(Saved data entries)
Start of Block

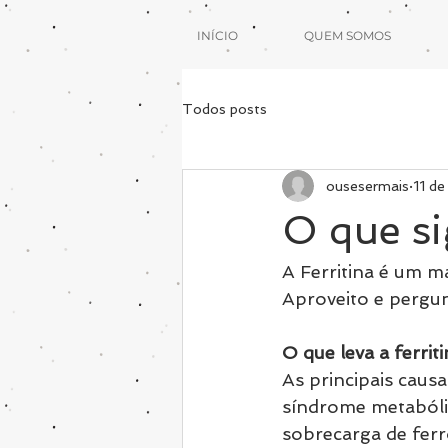
INÍCIO
QUEM SOMOS
Todos posts
ousesermais
11 de
O que si
A Ferritina é um m
Aproveito e pergun
O que leva a ferrit
As principais caus
síndrome metabólic
sobrecarga de ferr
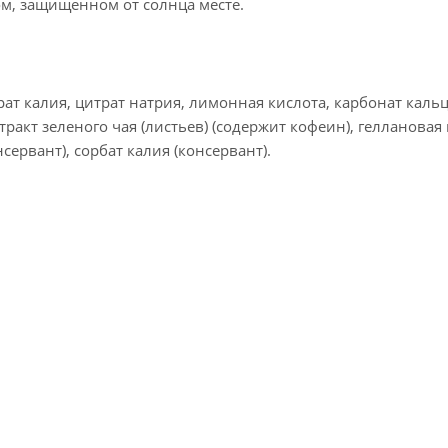
ом, защищенном от солнца месте.
рат калия, цитрат натрия, лимонная кислота, карбонат кальци
ракт зеленого чая (листьев) (содержит кофеин), геллановая к
ервант), сорбат калия (консервант).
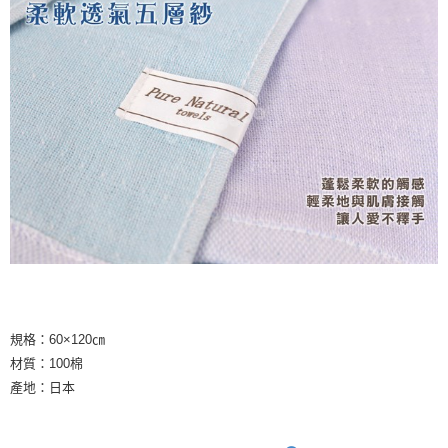
規格：60×120㎝
材質：100棉
產地：日本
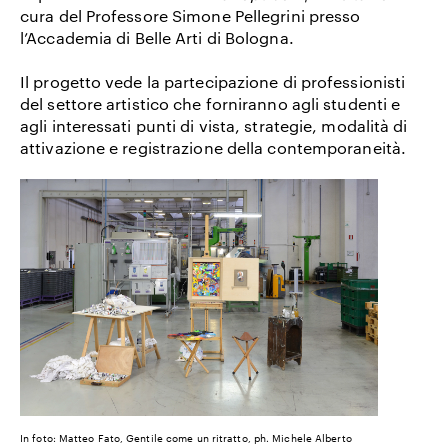
cura del Professore Simone Pellegrini presso
l’
Accademia di Belle Arti di Bologna
.
Il progetto vede la partecipazione di professionisti
del settore artistico che forniranno agli studenti e
agli interessati punti di vista, strategie, modalità di
attivazione e registrazione della contemporaneità.
In foto: Matteo Fato, Gentile come un ritratto, ph. Michele Alberto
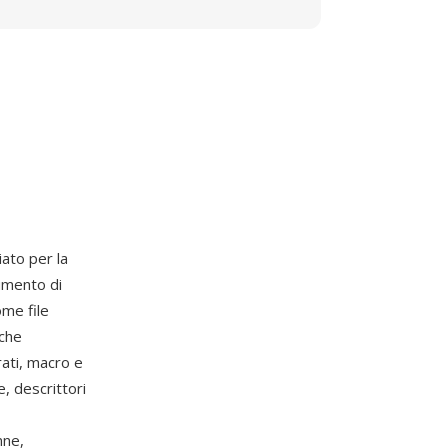
iato per la
umento di
me file
 che
ati, macro e
, descrittori
nne,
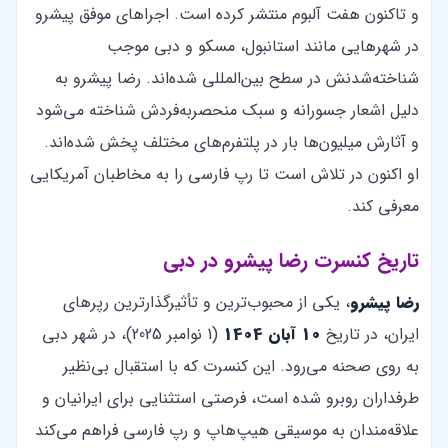
و تاکنون هفت آلبوم منتشر کرده است. اجراهای موفق پیشرو
در شهرهایی مانند استانبول، مسکو و دبی موجب
شناخته‌شدنش در سطح بین‌المللی شده‌اند. رضا پیشرو به
دلیل اشعار جسورانه و سبک منحصربه‌فردش شناخته می‌شود
و آثارش میلیون‌ها بار در پلتفرم‌های مختلف پخش شده‌اند.
او اکنون در تلاش است تا رپ فارسی را به مخاطبان آمریکایی
معرفی کند.
تاریخ کنسرت رضا پیشرو در دبی
رضا پیشرو
، یکی از محبوب‌ترین و تأثیرگذارترین رپرهای
ایران، در تاریخ
10 آبان 1404
(1 نوامبر 2025)، در شهر دبی
به روی صحنه می‌رود. این کنسرت که با استقبال بی‌نظیر
طرفداران روبرو شده است، فرصتی استثنایی برای ایرانیان و
علاقه‌مندان به موسیقی هیپ‌هاپ و رپ فارسی فراهم می‌کند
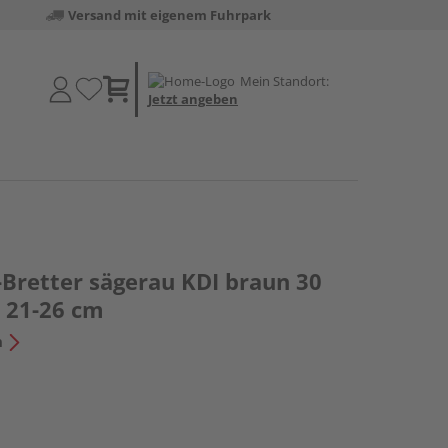
Versand mit eigenem Fuhrpark
Mein Standort:
Jetzt angeben
Bretter sägerau KDI braun 30
. 21-26 cm
n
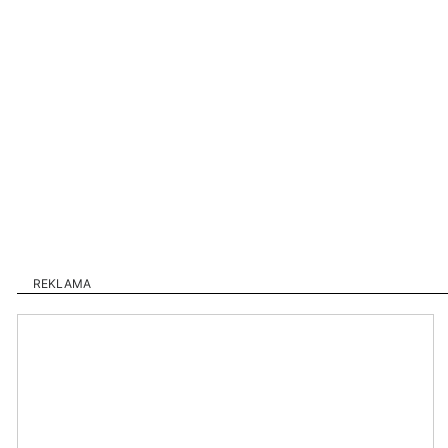
REKLAMA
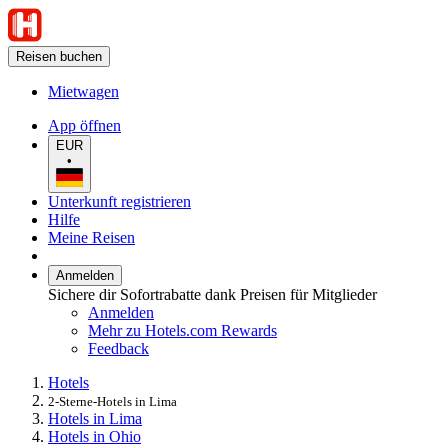
Reisen buchen
Mietwagen
App öffnen
EUR
•
Unterkunft registrieren
Hilfe
Meine Reisen
Anmelden
Sichere dir Sofortrabatte dank Preisen für Mitglieder
Anmelden
Mehr zu Hotels.com Rewards
Feedback
Hotels
2-Sterne-Hotels in Lima
Hotels in Lima
Hotels in Ohio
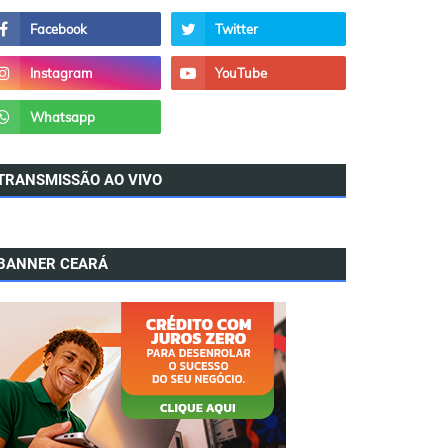
TRANSMISSÃO AO VIVO
BANNER CEARÁ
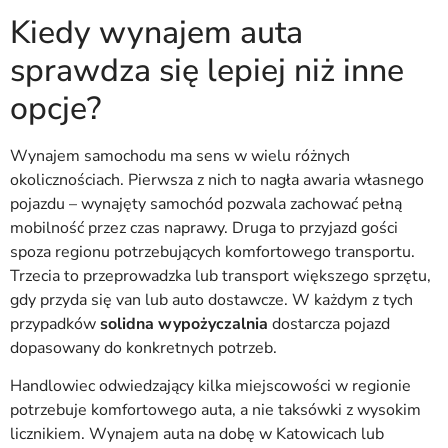
Kiedy wynajem auta
sprawdza się lepiej niż inne
opcje?
Wynajem samochodu ma sens w wielu różnych
okolicznościach. Pierwsza z nich to nagła awaria własnego
pojazdu – wynajęty samochód pozwala zachować pełną
mobilność przez czas naprawy. Druga to przyjazd gości
spoza regionu potrzebujących komfortowego transportu.
Trzecia to przeprowadzka lub transport większego sprzętu,
gdy przyda się van lub auto dostawcze. W każdym z tych
przypadków
solidna wypożyczalnia
dostarcza pojazd
dopasowany do konkretnych potrzeb.
Handlowiec odwiedzający kilka miejscowości w regionie
potrzebuje komfortowego auta, a nie taksówki z wysokim
licznikiem. Wynajem auta na dobę w Katowicach lub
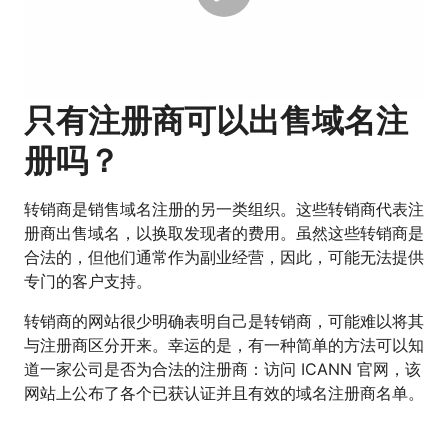
只有注册商可以出售域名注
册吗？
转销商是销售域名注册的另一类组织。这些转销商代表注
册商出售域名，以换取发现者的费用。虽然这些转销商是
合法的，但他们通常作为副业经营，因此，可能无法提供
专门的客户支持。
转销商的网站很少明确表明自己是转销商，可能难以将其
与注册商区分开来。幸运的是，有一种简单的方法可以知
道一家公司是否为合法的注册商：访问 ICANN 官网，该
网站上公布了各个已获认证并且有效的域名注册商名单。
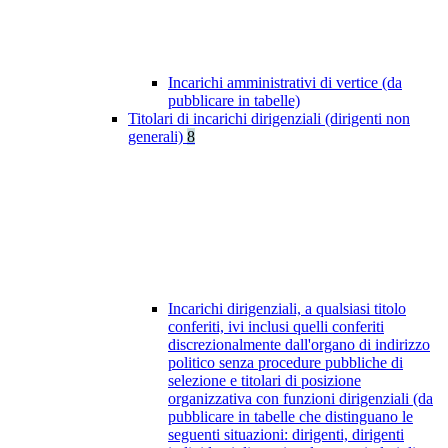
Incarichi amministrativi di vertice (da
pubblicare in tabelle)
Titolari di incarichi dirigenziali (dirigenti non
generali)
8
Incarichi dirigenziali, a qualsiasi titolo
conferiti, ivi inclusi quelli conferiti
discrezionalmente dall'organo di indirizzo
politico senza procedure pubbliche di
selezione e titolari di posizione
organizzativa con funzioni dirigenziali (da
pubblicare in tabelle che distinguano le
seguenti situazioni: dirigenti, dirigenti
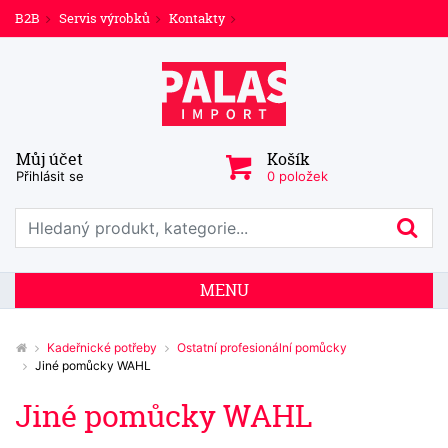
B2B
Servis výrobků
Kontakty
Můj účet
Košík
Přihlásit se
0 položek
Prohledat web
Hl
MENU
Kadeřnické potřeby
Ostatní profesionální pomůcky
Jiné pomůcky WAHL
Jiné pomůcky WAHL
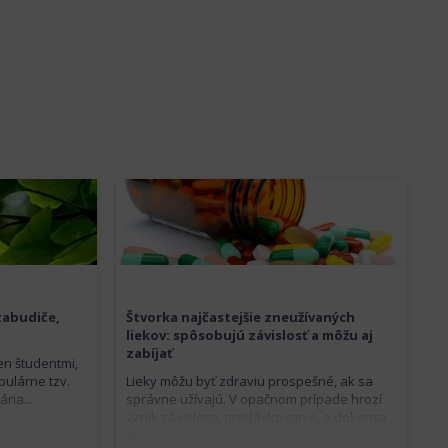
tabudiče,
Štvorka najčastejšie zneužívaných
liekov: spôsobujú závislosť a môžu aj
zabíjať
en študentmi,
ulárne tzv.
Lieky môžu byť zdraviu prospešné, ak sa
ria...
správne užívajú. V opačnom prípade hrozí
vznik závislosti, predávkovanie, a dokonca
aj...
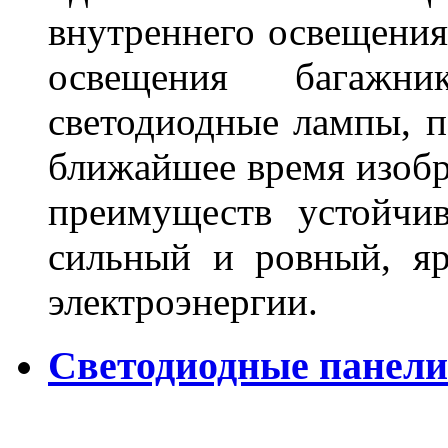
внутреннего освещения
освещения багажн
светодиодные лампы, по
ближайшее время изобр
преимуществ устойчи
сильный и ровный, яр
электроэнергии.
Светодиодные панели 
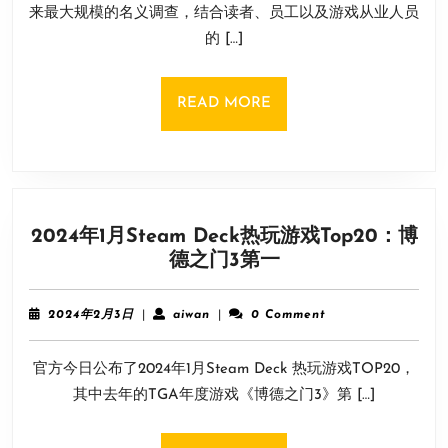
9
来最大规模的名义调查，结合读者、员工以及游戏从业人员
款
日
的 […]
最
伟
大
READ
READ MORE
游
MORE
戏：
《旷
野
之
2024年1月Steam Deck热玩游戏Top20：博
息》
2024
德之门3第一
荣
年
登
1
榜
2024
aiwan
2024年2月3日
|
aiwan
|
0 Comment
月
首!
年
2
Steam
官方今日公布了2024年1月Steam Deck 热玩游戏TOP20，
月
Deck
3
其中去年的TGA年度游戏《博德之门3》第 […]
热
日
玩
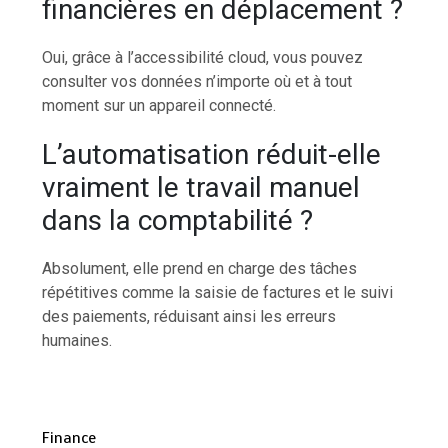
financières en déplacement ?
Oui, grâce à l’accessibilité cloud, vous pouvez
consulter vos données n’importe où et à tout
moment sur un appareil connecté.
L’automatisation réduit-elle
vraiment le travail manuel
dans la comptabilité ?
Absolument, elle prend en charge des tâches
répétitives comme la saisie de factures et le suivi
des paiements, réduisant ainsi les erreurs
humaines.
Finance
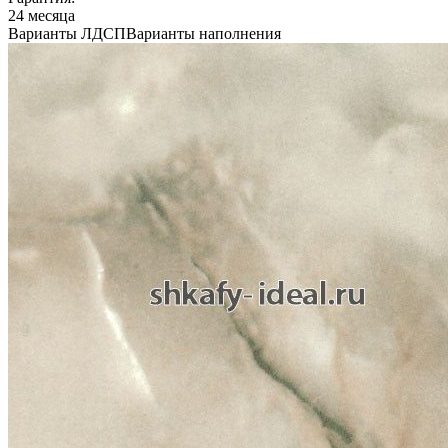
24 месяца
Варианты ЛДСП
Варианты наполнения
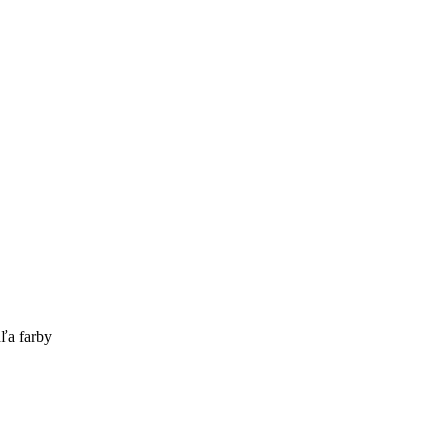
ľa farby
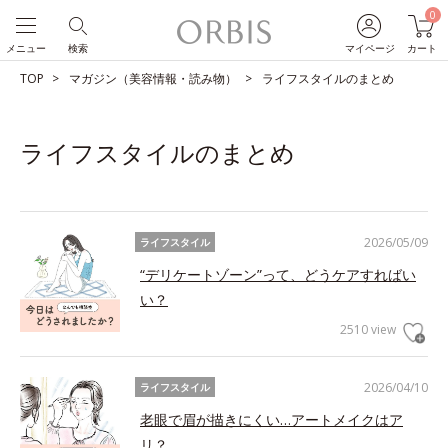
0
メニュー
検索
マイページ
カート
TOP
マガジン（美容情報・読み物）
ライフスタイルのまとめ
ライフスタイルのまとめ
2026/05/09
ライフスタイル
“デリケートゾーン”って、どうケアすればい
い？
2510 view
2026/04/10
ライフスタイル
老眼で眉が描きにくい…アートメイクはア
リ？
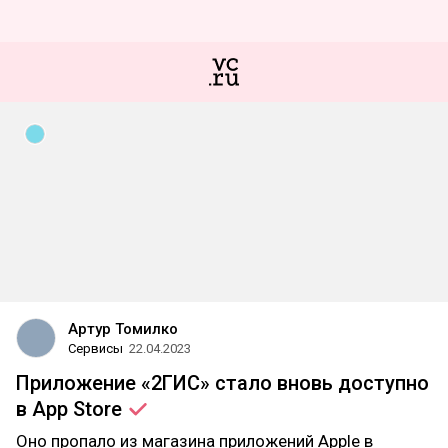
Артур Томилко
Сервисы
22.04.2023
Приложение «2ГИС» стало вновь доступно
в App
Store
Оно пропало из магазина приложений Apple в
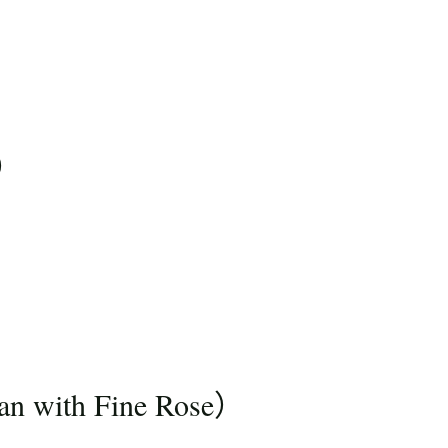
p）
with Fine Rose）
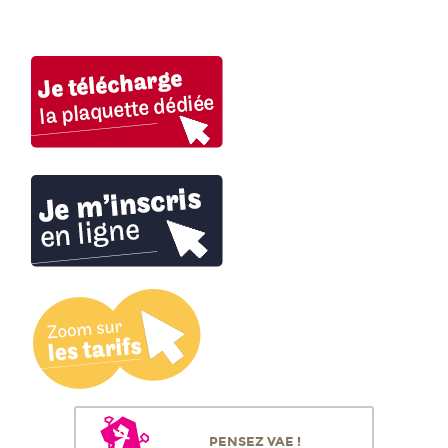
PENSEZ VAE !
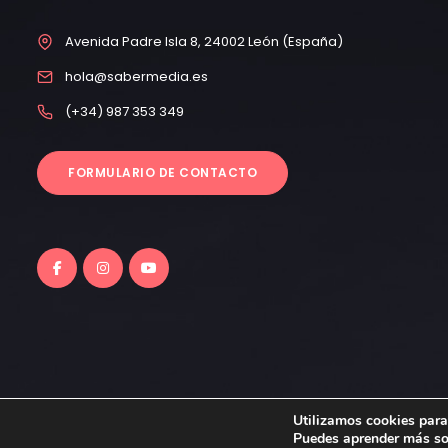
Avenida Padre Isla 8, 24002 León (España)
hola@sabermedia.es
(+34) 987 353 349
FORMULARIO DE CONTACTO
Utilizamos cookies para
Todos los derechos reservados © FUNDOS 2023
Puedes aprender más sob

End of Block

* _Problem statement_
Show every line above where "Todos" is found.

* _Output for this task_
Todos posts
Todos los derechos reservados © FUNDOS 2023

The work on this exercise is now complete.